My front yard is also pretty nondescript. The yard is oddly shaped because the house we're renting has a HUGE garage that juts out well beyond the front of the house. About half of the deep, narrow yard is covered in ivy, which makes sense, since it's shaded and grass probably wouldn't grow there. Then there's a strip of grass, and then, along the walk up to the front door, some really ugly bushes that the guys who do the lawn apparently have hacked into rough, elongated spheres. The worst offender is a giant rosemary bush (about 6 feet in diameter) that has eaten several other plants, including a huge salvia and a couple of miniature rose bushes. So I hacked away at the rosemary and salvia and uncovered not only a rose, but several old beer bottles. It looks as though some previous renters or their friends were a class act.

Unfortunately, when you garden, things look worse before they get better, and I'm sure the neighbors across the street don't appreciate the half-hacked rosemary and salvia bushes, which now display several years of dead wood. I didn't clear them because I developed a blister from the clippers before I got that far into the task. (I am a wimp, and have not yet resupplied myself with the appropriate gardening gear, e.g. gloves or loppers.)

I'm hoping to put in some small colorful flowers to start, and then when the family budget settles sometime in March or April, buy a few rosebushes and some other nicer plants for the spring. Maybe I'll even be inspired to buy a little table and chairs for the backyard so we can eat dinner outside from time to time, or so I can read out back while Luke plays--you know, in those few precious weeks of spring before it gets to be 95 to 115 degrees every day.

Gardening is a good way for me to ease myself back into exercise after many months of being pretty damn sedentary. And if I plan it right, I can get everything into the ground before May, and then simply do light maintenance during the summer months.

Bonus: We have a cherry tree in the backyard. I can't wait to see what type it is (keeping fingers crossed for Bing) and if it fruits well. Unfortunately, someone has pruned it back so that it's very tall and without much of a canopy, so I'm not sure how many cherries we'll be able to harvest.

Friday, February 02, 2007

Pop quiz! (viral vector edition)

Which of the following members of the Trillwing household is NOT actively sick?

a) Mr. Trillwing
b) Lucas
c) trillwing
d) The Liability
e) none of the above

The correct answer is. . . d, The Liability, which is funny because the dog takes, I kid you not, 87 pills per week. (Hence his name.
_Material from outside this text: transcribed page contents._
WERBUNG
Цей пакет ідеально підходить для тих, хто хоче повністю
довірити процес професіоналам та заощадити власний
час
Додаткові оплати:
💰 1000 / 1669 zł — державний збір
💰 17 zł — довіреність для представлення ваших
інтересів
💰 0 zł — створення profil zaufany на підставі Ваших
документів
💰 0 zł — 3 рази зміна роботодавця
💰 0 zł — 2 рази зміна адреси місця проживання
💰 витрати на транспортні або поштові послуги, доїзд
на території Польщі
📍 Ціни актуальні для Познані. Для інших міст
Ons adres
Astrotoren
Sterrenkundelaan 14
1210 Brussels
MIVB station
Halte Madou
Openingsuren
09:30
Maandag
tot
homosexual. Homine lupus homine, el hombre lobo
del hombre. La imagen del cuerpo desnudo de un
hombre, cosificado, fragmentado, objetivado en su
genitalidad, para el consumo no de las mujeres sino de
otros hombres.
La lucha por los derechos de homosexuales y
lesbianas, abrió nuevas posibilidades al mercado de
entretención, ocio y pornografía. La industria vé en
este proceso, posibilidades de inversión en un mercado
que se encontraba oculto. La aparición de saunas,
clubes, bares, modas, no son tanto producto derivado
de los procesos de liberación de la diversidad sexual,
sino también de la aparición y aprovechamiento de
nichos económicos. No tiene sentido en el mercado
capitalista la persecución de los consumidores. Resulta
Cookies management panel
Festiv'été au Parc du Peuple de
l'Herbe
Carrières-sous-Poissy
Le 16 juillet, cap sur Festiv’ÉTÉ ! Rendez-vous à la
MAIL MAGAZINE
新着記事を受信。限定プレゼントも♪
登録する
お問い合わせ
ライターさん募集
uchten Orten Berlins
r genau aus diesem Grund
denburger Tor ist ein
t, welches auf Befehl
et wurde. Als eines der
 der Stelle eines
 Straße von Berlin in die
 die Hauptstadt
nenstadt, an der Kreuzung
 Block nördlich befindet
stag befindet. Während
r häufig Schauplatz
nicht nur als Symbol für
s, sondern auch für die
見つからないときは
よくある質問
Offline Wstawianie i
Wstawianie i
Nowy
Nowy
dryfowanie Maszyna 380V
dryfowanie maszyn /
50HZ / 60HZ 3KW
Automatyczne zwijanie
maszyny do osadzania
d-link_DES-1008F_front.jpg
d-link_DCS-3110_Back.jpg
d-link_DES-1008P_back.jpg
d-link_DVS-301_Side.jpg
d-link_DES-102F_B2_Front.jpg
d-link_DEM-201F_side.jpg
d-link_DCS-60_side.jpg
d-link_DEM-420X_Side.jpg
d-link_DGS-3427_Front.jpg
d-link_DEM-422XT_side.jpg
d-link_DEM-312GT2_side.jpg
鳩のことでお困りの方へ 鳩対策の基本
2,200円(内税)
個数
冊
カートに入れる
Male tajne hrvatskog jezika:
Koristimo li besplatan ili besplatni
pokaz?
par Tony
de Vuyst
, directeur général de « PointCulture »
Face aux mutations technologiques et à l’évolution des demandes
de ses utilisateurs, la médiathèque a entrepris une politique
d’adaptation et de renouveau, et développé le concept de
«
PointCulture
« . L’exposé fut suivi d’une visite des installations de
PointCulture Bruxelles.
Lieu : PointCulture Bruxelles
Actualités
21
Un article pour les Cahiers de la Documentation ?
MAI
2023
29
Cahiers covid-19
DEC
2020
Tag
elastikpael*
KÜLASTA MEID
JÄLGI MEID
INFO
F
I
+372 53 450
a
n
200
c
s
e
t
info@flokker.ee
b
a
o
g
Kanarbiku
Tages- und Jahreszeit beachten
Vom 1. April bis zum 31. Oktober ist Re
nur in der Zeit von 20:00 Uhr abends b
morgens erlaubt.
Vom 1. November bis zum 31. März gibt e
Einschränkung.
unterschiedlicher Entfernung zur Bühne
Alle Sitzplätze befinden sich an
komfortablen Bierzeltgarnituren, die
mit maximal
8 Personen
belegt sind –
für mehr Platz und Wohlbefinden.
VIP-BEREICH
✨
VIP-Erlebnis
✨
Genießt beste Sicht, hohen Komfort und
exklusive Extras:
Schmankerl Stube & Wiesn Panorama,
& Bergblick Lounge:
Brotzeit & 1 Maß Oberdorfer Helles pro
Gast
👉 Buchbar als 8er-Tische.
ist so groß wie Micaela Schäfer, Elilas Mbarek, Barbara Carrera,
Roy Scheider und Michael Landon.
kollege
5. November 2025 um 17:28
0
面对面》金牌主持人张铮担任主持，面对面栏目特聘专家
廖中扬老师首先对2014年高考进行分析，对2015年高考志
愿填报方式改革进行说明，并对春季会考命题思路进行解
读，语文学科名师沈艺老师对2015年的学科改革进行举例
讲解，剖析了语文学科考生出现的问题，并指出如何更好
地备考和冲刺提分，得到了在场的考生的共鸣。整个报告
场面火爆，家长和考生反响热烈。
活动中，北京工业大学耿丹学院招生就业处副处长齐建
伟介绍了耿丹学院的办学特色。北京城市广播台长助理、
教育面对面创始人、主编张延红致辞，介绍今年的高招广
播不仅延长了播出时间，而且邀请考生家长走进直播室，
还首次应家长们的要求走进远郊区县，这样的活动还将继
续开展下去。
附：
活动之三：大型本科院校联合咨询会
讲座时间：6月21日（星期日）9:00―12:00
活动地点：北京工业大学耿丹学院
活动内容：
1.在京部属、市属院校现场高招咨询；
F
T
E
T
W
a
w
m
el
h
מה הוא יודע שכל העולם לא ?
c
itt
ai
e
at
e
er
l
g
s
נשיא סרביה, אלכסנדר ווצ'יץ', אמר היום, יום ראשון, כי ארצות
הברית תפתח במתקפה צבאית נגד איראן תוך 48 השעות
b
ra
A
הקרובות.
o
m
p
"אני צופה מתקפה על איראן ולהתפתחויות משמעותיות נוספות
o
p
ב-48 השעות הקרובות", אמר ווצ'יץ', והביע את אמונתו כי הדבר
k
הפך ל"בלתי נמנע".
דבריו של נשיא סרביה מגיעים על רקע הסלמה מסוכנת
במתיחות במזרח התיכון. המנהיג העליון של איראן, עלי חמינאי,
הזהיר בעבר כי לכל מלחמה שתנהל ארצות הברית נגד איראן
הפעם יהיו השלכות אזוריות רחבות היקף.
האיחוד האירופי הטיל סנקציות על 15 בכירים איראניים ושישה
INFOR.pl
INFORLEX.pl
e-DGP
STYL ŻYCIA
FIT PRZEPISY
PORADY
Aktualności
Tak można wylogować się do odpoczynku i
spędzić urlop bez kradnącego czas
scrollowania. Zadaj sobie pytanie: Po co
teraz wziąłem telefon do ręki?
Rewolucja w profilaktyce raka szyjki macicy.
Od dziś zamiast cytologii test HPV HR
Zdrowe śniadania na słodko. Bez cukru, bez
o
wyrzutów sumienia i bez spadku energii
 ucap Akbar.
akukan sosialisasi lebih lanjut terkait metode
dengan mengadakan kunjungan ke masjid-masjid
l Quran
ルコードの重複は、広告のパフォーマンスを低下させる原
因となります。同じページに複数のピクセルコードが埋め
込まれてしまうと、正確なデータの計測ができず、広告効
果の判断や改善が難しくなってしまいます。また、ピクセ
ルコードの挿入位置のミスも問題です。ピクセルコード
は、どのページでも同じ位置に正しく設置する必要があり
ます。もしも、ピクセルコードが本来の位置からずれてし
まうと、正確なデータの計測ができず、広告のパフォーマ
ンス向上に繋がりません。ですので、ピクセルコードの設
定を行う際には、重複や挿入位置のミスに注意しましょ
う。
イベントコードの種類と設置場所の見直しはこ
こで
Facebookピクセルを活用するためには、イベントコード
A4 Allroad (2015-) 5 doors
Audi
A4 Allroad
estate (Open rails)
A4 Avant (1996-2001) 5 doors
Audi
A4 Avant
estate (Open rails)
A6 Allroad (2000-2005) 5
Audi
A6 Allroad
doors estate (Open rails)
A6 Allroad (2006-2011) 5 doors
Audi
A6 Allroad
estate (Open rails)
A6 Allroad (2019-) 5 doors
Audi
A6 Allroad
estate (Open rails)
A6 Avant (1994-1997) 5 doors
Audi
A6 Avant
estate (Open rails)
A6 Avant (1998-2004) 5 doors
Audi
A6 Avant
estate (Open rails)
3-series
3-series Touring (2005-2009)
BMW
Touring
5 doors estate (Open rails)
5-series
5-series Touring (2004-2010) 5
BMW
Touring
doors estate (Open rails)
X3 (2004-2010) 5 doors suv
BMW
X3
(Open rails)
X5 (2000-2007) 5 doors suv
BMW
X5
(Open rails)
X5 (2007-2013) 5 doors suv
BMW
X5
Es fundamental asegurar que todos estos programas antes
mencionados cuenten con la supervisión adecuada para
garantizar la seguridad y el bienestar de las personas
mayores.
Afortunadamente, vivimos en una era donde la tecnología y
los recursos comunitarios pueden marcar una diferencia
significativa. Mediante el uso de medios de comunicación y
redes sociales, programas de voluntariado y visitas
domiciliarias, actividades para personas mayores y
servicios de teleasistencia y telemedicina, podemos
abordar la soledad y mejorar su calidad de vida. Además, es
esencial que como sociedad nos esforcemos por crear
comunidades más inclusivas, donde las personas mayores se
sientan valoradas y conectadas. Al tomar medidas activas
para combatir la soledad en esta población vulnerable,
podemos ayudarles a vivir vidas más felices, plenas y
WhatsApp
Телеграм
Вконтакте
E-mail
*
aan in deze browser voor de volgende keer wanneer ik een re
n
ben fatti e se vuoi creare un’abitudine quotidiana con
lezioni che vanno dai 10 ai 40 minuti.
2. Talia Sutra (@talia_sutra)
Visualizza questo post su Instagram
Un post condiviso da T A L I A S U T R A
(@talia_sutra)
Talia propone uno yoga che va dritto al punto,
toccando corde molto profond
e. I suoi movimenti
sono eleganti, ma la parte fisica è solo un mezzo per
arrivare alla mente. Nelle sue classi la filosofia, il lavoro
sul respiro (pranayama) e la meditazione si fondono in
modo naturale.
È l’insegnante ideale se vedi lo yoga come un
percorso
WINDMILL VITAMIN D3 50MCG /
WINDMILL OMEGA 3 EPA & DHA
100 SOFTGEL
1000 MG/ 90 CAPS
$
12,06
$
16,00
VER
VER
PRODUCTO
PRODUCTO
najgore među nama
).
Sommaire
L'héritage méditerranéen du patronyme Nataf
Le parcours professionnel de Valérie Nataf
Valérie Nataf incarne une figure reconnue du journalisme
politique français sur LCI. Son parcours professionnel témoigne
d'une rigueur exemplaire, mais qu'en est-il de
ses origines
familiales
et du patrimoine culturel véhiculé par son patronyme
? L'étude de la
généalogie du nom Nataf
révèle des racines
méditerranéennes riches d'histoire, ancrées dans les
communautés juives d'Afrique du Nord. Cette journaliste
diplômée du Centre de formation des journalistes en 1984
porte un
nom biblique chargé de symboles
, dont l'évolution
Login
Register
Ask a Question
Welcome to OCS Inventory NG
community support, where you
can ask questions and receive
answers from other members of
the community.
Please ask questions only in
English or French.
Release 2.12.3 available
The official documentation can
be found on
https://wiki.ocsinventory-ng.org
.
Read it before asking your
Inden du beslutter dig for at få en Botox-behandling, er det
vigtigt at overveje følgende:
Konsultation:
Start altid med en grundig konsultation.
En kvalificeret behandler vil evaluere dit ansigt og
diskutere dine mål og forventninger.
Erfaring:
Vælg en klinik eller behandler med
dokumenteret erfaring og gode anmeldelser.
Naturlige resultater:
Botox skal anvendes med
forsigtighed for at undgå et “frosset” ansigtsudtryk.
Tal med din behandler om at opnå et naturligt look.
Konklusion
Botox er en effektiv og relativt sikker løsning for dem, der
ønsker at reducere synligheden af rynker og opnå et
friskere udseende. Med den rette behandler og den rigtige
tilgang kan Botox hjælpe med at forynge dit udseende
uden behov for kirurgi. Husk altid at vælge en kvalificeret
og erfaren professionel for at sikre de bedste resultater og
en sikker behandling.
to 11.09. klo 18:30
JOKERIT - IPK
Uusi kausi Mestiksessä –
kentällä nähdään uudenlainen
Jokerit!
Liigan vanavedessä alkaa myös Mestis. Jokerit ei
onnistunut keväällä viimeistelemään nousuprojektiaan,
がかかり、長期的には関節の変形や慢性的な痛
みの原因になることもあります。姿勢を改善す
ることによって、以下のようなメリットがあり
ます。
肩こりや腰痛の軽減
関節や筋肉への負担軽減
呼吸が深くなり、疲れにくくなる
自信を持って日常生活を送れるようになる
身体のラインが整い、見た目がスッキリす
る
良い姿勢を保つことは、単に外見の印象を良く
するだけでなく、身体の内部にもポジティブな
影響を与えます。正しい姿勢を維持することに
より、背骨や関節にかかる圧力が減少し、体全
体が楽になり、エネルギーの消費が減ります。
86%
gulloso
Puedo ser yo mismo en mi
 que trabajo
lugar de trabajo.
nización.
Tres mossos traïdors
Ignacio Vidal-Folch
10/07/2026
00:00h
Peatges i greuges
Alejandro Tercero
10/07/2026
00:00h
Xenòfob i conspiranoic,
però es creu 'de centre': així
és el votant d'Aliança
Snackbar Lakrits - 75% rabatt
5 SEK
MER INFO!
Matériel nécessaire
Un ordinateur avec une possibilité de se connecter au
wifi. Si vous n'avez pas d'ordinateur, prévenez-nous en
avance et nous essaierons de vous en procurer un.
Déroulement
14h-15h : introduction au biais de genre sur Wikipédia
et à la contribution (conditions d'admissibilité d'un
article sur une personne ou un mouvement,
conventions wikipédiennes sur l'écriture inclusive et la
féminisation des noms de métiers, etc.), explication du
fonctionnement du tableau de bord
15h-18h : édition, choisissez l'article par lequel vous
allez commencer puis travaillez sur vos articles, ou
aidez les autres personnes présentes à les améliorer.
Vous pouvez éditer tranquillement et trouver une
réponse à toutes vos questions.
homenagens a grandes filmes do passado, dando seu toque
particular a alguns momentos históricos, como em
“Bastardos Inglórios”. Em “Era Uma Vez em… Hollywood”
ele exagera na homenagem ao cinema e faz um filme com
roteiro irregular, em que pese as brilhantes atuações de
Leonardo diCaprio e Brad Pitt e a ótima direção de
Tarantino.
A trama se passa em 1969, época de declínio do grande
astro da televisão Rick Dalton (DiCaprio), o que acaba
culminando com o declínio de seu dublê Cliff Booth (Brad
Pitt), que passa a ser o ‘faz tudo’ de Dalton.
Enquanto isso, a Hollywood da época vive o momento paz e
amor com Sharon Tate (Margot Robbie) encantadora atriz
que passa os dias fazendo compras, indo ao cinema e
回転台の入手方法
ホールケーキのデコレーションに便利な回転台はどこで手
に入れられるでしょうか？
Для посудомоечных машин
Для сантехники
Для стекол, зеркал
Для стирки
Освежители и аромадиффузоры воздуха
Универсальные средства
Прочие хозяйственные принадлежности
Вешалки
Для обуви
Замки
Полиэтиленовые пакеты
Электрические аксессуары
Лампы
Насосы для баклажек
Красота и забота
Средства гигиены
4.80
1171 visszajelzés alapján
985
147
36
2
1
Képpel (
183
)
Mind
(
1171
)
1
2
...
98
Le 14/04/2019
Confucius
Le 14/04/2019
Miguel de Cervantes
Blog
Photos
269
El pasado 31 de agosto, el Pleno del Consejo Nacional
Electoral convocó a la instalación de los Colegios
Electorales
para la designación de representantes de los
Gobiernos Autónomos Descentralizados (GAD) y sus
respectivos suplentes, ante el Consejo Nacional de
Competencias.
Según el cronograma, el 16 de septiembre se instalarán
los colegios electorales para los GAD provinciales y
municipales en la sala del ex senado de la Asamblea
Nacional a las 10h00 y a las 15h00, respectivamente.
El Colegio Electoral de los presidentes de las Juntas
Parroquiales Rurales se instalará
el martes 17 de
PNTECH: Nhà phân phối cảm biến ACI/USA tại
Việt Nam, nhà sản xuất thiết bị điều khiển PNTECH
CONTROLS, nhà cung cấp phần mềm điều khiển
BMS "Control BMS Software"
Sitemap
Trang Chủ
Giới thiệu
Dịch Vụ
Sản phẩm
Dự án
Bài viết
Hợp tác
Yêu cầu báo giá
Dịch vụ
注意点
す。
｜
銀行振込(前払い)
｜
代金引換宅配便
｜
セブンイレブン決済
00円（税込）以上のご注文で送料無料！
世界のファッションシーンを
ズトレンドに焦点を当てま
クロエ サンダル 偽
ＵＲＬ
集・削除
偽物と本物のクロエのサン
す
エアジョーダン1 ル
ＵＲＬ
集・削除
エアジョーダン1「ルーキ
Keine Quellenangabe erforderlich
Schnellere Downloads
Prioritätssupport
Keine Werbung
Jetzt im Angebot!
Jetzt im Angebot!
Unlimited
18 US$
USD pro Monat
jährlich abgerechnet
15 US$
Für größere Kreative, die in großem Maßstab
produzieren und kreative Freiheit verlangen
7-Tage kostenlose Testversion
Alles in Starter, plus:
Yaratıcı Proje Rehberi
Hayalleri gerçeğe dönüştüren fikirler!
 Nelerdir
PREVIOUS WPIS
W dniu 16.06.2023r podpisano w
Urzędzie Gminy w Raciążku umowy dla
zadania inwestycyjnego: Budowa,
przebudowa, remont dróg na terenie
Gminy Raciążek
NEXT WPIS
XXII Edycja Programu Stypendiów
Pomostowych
And lest you worry we practically have him on life support, his quality of life is good--he's 12.5, but most people think he's between 2 and 5 years old. And frequently, unfortunately, so does he. That's why Mr. Trillwing has a series of "How old dogs get broken" photos of Woody leaping over things and twisting in the air.)

I'm miserable. Mr. T. is getting sick. Lucas has had a fever of 102. Bleah.

So I skipped work today. I had intended to go in long enough to give a two-hour workshop, but it quickly became apparent that wasn't feasible by any stretch of the imagination (unless you imagine me strapped to some kind of board to keep me upright while someone else speaks for me and grabs my hand to help me point to things--sort of trillwing as ventrioloquist dummy. Not pretty).

Still, I feel guilty about having to cancel the workshop because there were actually quite a few people registered for this one. Bleah.

Why can't I ever get sick when it's convenient for me? Oh wait, that would be during vacations and breaks, and I do tend to get sick then.